Print, from the listing below, the lines starting at the line containing "Over bonprix (54, 2431)" and ending at the line containing "#bonprix (54, 1317)", exactly as they stand, and print nothing else.

(RECORDS SHOWN Opens)

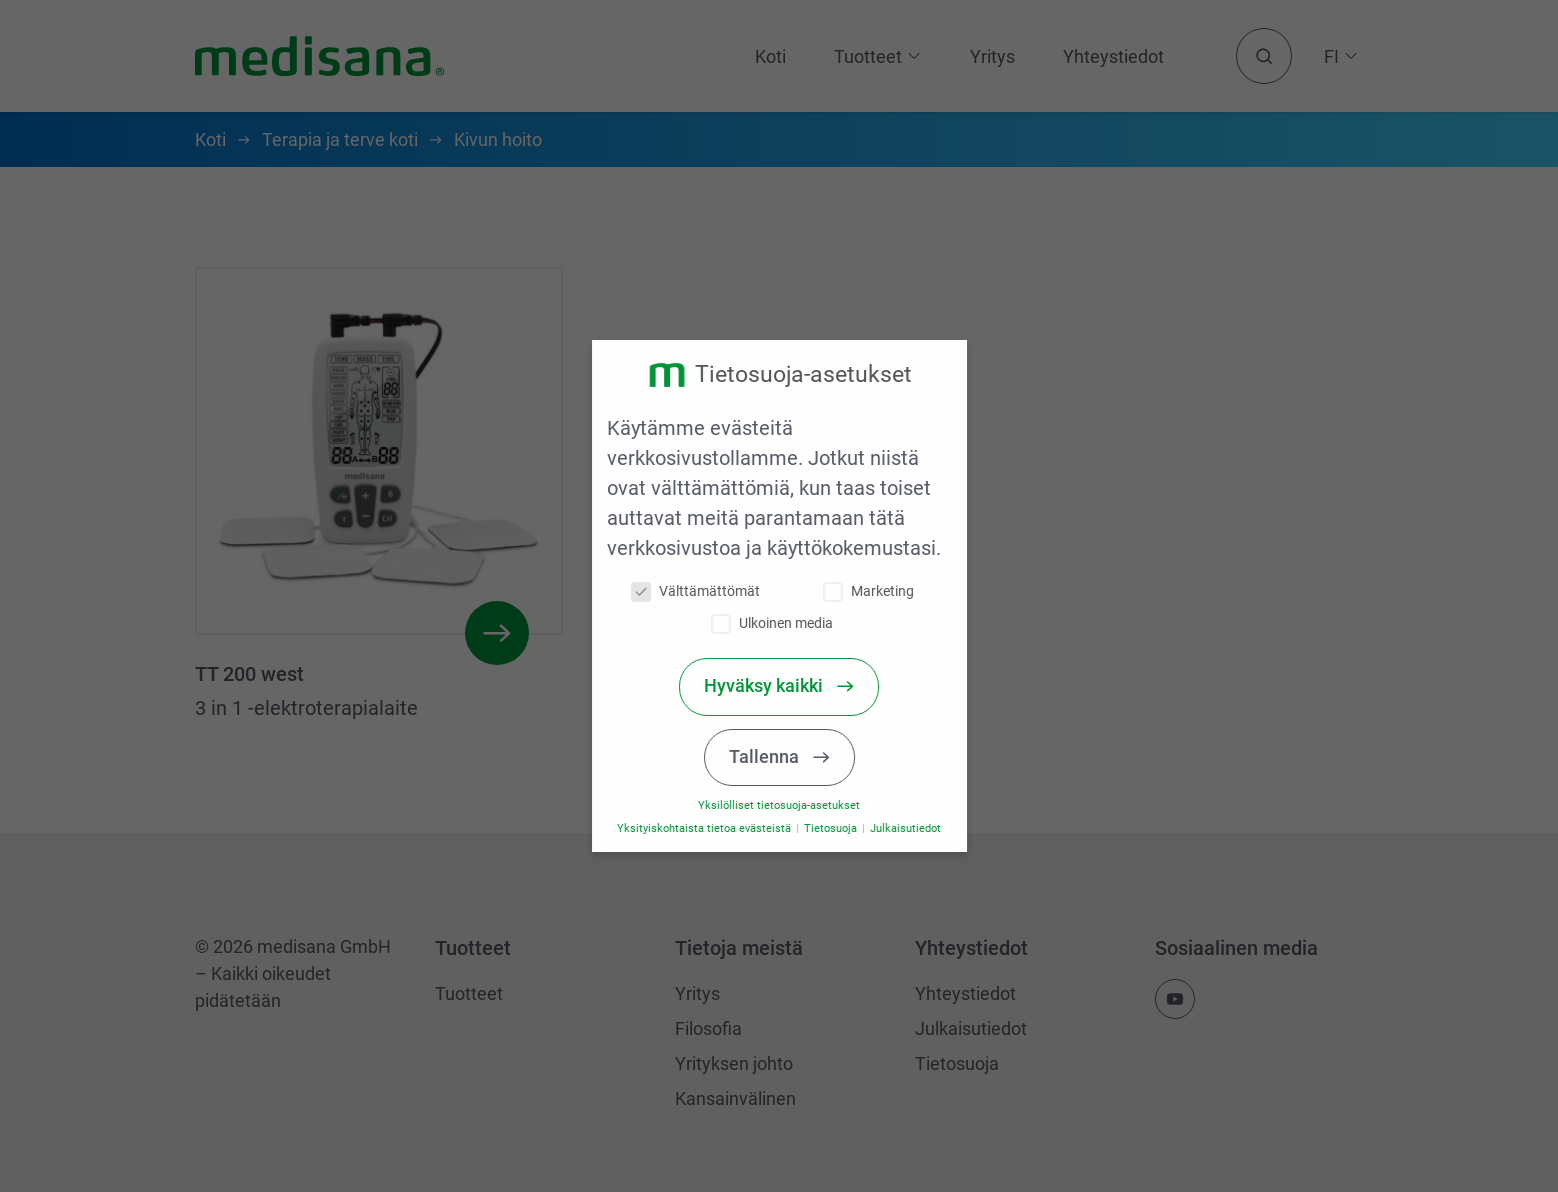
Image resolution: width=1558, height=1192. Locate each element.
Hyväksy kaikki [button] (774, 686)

(RECORDS SHOWN Closes)
(RECORDS SHOWN Opens)

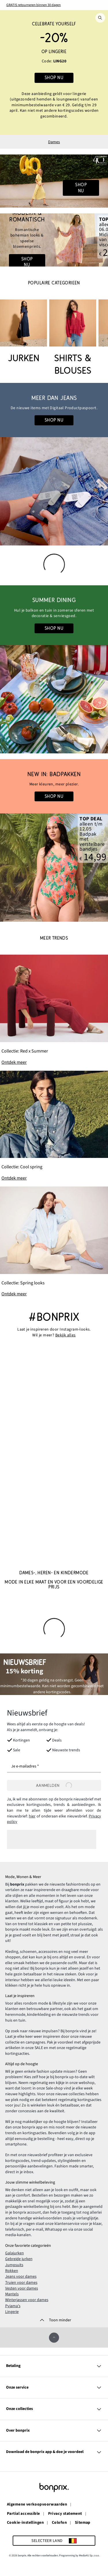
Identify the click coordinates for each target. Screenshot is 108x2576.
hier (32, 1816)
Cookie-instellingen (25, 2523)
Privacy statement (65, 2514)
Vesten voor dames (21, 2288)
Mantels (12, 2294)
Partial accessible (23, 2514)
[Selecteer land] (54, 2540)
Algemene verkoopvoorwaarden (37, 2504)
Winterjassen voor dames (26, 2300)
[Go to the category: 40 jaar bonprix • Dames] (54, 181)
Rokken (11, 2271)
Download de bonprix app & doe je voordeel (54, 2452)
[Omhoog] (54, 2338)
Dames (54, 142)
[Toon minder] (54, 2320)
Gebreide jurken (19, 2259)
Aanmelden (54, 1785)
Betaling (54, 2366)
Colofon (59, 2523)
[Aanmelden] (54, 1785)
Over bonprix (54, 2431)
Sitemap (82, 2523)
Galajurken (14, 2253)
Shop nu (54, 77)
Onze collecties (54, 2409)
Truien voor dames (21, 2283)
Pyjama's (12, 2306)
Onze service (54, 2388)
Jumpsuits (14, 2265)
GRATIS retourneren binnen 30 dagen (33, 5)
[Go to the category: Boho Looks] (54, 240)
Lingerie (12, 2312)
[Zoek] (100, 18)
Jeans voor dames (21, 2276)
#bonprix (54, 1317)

(RECORDS SHOWN Closes)

» **RESPONSE FOR THIS EXERCISE**
Over bonprix (54, 2431)
Sitemap (82, 2523)
Galajurken (14, 2253)
Shop nu (54, 77)
Onze collecties (54, 2409)
Truien voor dames (21, 2283)
Pyjama's (12, 2306)
Onze service (54, 2388)
Jumpsuits (14, 2265)
GRATIS retourneren binnen 30 dagen (33, 5)
[Go to the category: Boho Looks] (54, 240)
Lingerie (12, 2312)
[Zoek] (100, 18)
Jeans voor dames (21, 2276)
#bonprix (54, 1317)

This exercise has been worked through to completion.